この背景には、組織開発先進国である米国では、組織を設計して、分業と調整の体制を決定したとしても、そのなかに入るのは、多様な人材であり、文化や価値観が多様ななかで、効果的な組織として成立するためには、もうひと工夫が必要だったということがあるのだろう。

実際、米国の多くの企業では、組織づくりをミッションとするOD部門が、人づくりをミッションとするHRM(人材マネジメント)部門よりも大きな位置を占めており、こうした理由から、組織開発は、経営的に見て、とても重要な機能だったのである。優秀な人を外部労働市場から確保できても、組織づくりは、自分でやらなくては絶対に手に入らないということかもしれない。

また、グーグル、ナイキ、マイクロソフトなどの米国発ベンチャー型企業では、強烈な個性を持つ自律型人材の活躍が強みの源泉であり、そこでは、組織としての一体感、コミュニケーションなどを、積極的につくりこんでいかないと、組織としてのまとまりが確保できないこともあったのであろう。こうした企業では、ODは極めて中枢的な位置づけになっている。

すでに述べたように、こうした状況に比較して、わが国の多くの企業では、これまで人を集めれば、自然に組織になるという状態(または思いこみ)が、ある程度存在していたので、それほど、組織としてのまとまりの積極的なつくりこみは必要なかったのかもしれない。または、日本の企業で働く人が、これまであまり自律的ではなかったので、わざわざOD部門をおいて、組織のまとまりや一体感をつくりこむ必要を感じなかったのかもしれない。いずれにしても、米国ほど、組織開発が積極的になされてこなかった背景には、こうした要素があるのだろう。

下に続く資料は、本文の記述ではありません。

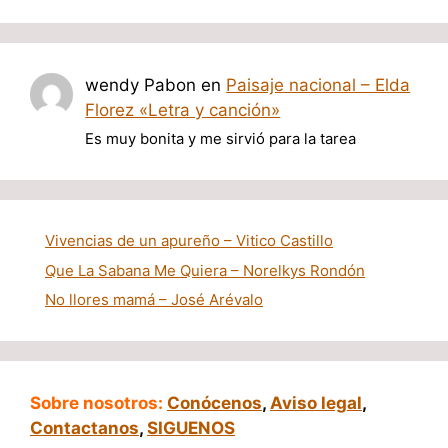
wendy Pabon
en
Paisaje nacional – Elda
Florez «Letra y canción»
Es muy bonita y me sirvió para la tarea
Vivencias de un apureño – Vitico Castillo
Que La Sabana Me Quiera – Norelkys Rondón
No llores mamá – José Arévalo
Sobre nosotros:
Conócenos
,
Aviso legal
,
Contactanos
,
SIGUENOS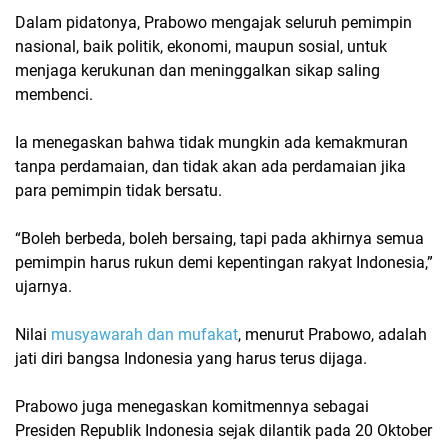
Dalam pidatonya, Prabowo mengajak seluruh pemimpin
nasional, baik politik, ekonomi, maupun sosial, untuk
menjaga kerukunan dan meninggalkan sikap saling
membenci.
Ia menegaskan bahwa
tidak mungkin ada kemakmuran
tanpa perdamaian
, dan tidak akan ada perdamaian jika
para pemimpin tidak bersatu.
“Boleh berbeda, boleh bersaing, tapi pada akhirnya semua
pemimpin harus rukun demi kepentingan rakyat Indonesia,”
ujarnya.
Nilai
musyawarah dan mufakat
, menurut Prabowo, adalah
jati diri bangsa Indonesia yang harus terus dijaga.
Prabowo juga menegaskan komitmennya sebagai
Presiden Republik Indonesia sejak dilantik pada 20 Oktober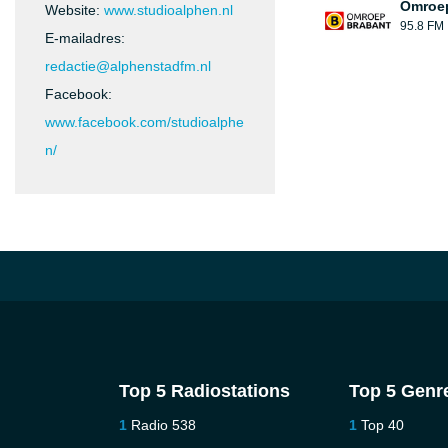
Omroep
Website:
www.studioalphen.nl
95.8 FM
E-mailadres:
redactie@alphenstadfm.nl
Facebook:
www.facebook.com/studioalphe
n/
Top 5 Radiostations
Top 5 Genr
Radio 538
Top 40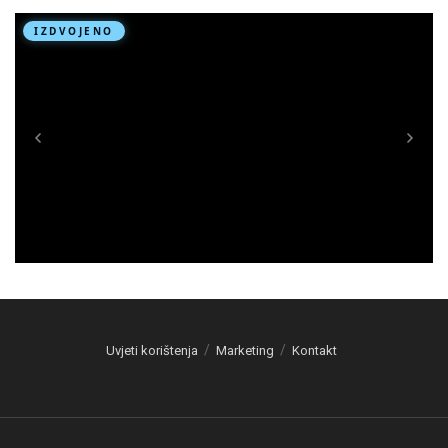
Uvjeti korištenja
Marketing
Kontakt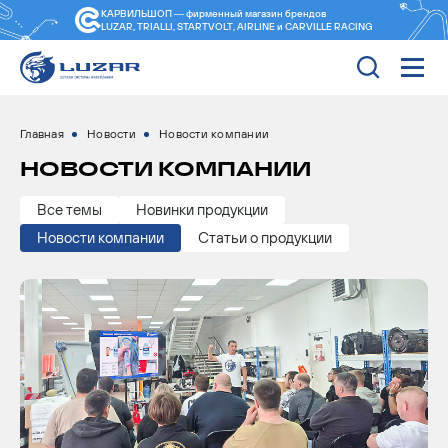
КАРВИЛЬШОП — фирменный магазин
брендов
LUZAR, TRIALLI, STARTVOLT, AIRLINE и CARVILLE RACING
Главная
Новости
Новости компании
НОВОСТИ КОМПАНИИ
Все темы
Новинки продукции
Новости компании
Статьи о продукции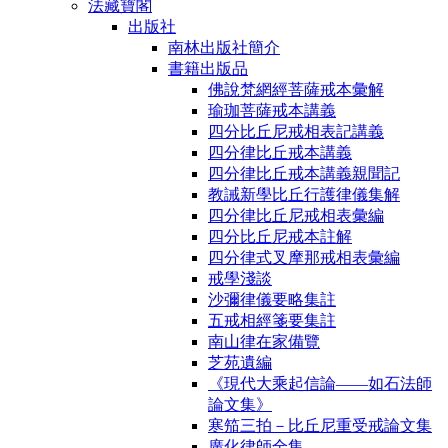
法藏寶閣
出版社
南林出版社簡介
書籍出版品
佛說梵網經菩薩戒本彙解
瑜珈菩薩戒本講義
四分比丘尼戒相表記講義
四分律比丘戒本講義
四分律比丘戒本講義親聞記
教誡新學比丘行護律儀集解
四分律比丘尼戒相表彙編
四分比丘尼戒本註解
四分律式叉摩那戒相表彙編
戒學淺談
沙彌律儀要略集註
五戒相經箋要集註
南山律在家備覽
芝苑遺編
《現代大乘起信論――如石法師
論文集》
寒笳三拍－比丘尼重受戒論文集
廣化律師全集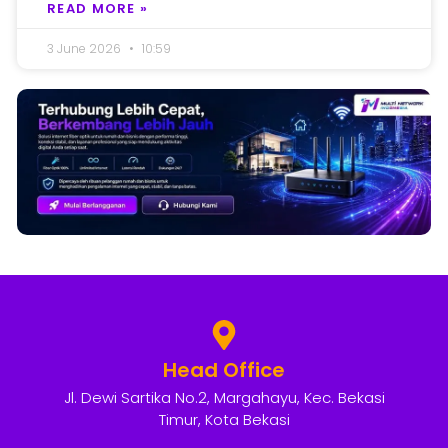
READ MORE »
3 June 2026
10:59
Head Office
Jl. Dewi Sartika No.2, Margahayu, Kec. Bekasi
Timur, Kota Bekasi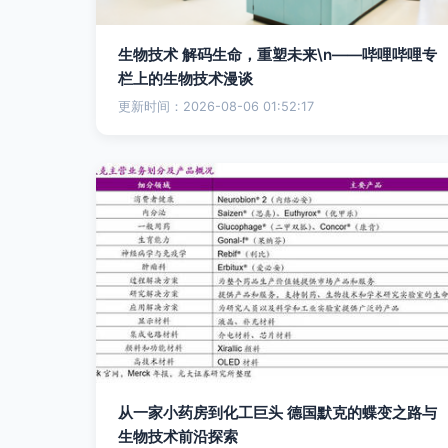
生物技术 解码生命，重塑未来\n——哔哩哔哩专
栏上的生物技术漫谈
更新时间：2026-08-06 01:52:17
从一家小药房到化工巨头 德国默克的蝶变之路与
生物技术前沿探索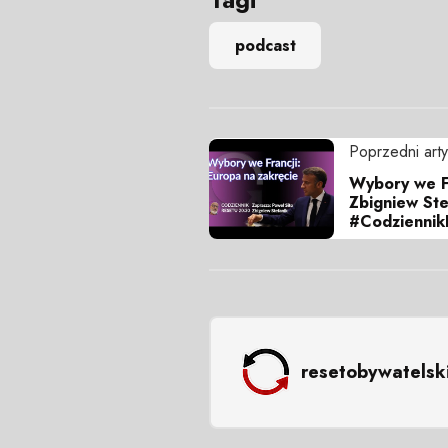
podcast
Poprzedni arty
Wybory we Fr
Zbigniew Ste
#Codziennik
resetobywatelsk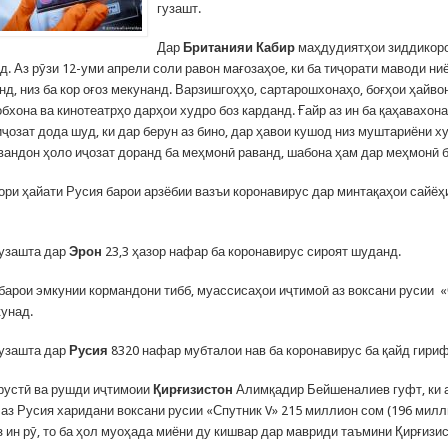
гузашт.
Дар
Британияи Кабир
маҳдудиятҳои зиддикор
. Аз рӯзи 12-уми апрели соли равон мағозаҳое, ки ба тиҷорати маводи ни
д, низ ба кор оғоз мекунанд. Варзишгоҳҳо, сартарошхонаҳо, боғҳои ҳайво
бхона ва кинотеатрҳо дарҳои худро боз карданд. Ғайр аз ин ба қаҳавахон
ҷозат дода шуд, ки дар берун аз бино, дар ҳавои кушод низ муштариёни х
вандон ҳоло иҷозат доранд ба меҳмонӣ раванд, шабона ҳам дар меҳмонӣ 
ори ҳайати Русия барои арзёбии вазъи коронавирус дар минтақаҳои сайёҳ
узашта дар
Эрон
23,3 ҳазор нафар ба коронавирус сироят шуданд.
барои эмкунии кормандони тибб, муассисаҳои иҷтимоӣ аз воксани русии «
кунад.
узашта дар
Русия
8320 нафар мубталои нав ба коронавирус ба қайд гири
рустӣ ва рушди иҷтимоии
Қирғизистон
Алимқадир Бейшеналиев гуфт, ки а
 аз Русия харидани воксани русии «Спутник V» 215 миллион сом (196 милл
 ин рӯ, то ба ҳол муоҳада миёни ду кишвар дар мавриди таъмини Қирғизис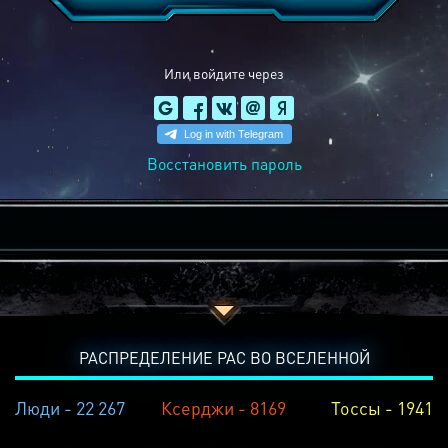
Или войдите через
Восстановить пароль
РАСПРЕДЕЛЕНИЕ РАС ВО ВСЕЛЕННОЙ
Люди - 22 267
Ксерджи - 8169
Тоссы - 1941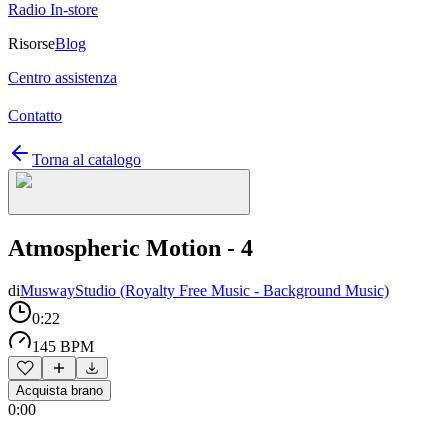
Radio In-store
Risorse
Blog
Centro assistenza
Contatto
Torna al catalogo
Atmospheric Motion - 4
di
MuswayStudio (Royalty Free Music - Background Music)
0:22
145 BPM
Acquista brano
0:00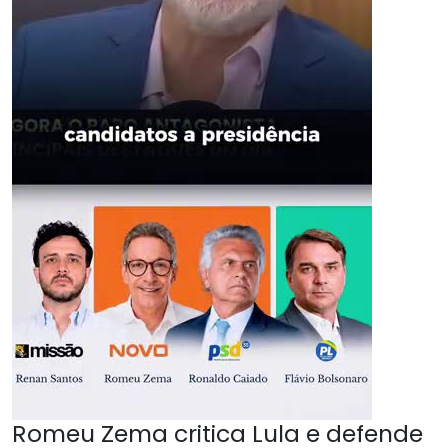
Romeu Zema critica Lula e defende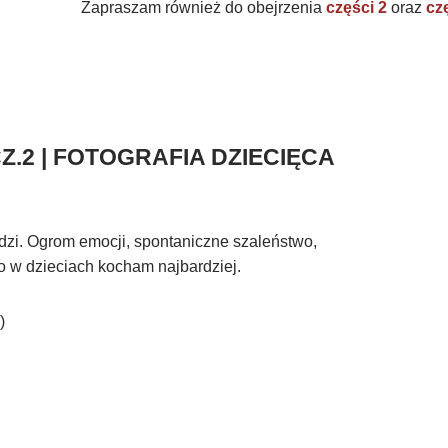
Zapraszam również do obejrzenia
części 2
oraz
cz
Z.2 | FOTOGRAFIA DZIECIĘCA
udzi. Ogrom emocji, spontaniczne szaleństwo,
o w dzieciach kocham najbardziej.
)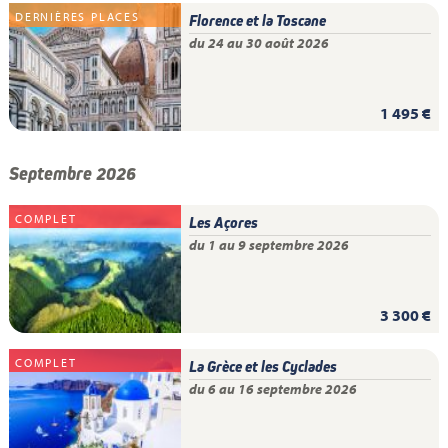
DERNIÈRES PLACES
Florence et la Toscane
du 24 au 30 août 2026
1 495 €
Septembre 2026
COMPLET
Les Açores
du 1 au 9 septembre 2026
3 300 €
COMPLET
La Grèce et les Cyclades
du 6 au 16 septembre 2026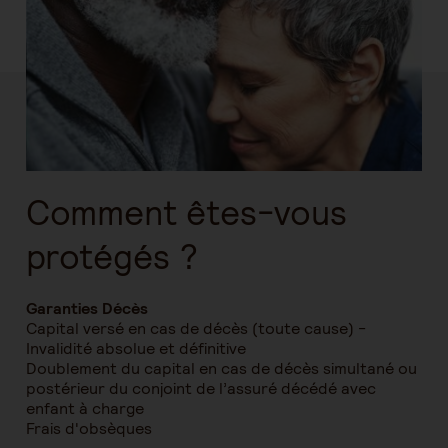
Comment êtes-vous
protégés ?
Garanties Décès
Capital versé en cas de décès (toute cause) -
Invalidité absolue et définitive
Doublement du capital en cas de décès simultané ou
postérieur du conjoint de l’assuré décédé avec
enfant à charge
Frais d'obsèques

でも、これからもこのままでいいのだろうか。今、人材面でのダイバーシティが進み、働く人の価値観が多様化するなかで、組織としてのまとまりや一体感、コミュニケーションなどという「組織資産」は、もう自然に確保できるものではなく、そこに投資をして、積極的に確保するべき時代に来ている。人が集まれば自然と組織に、とはならなくなってきたのである。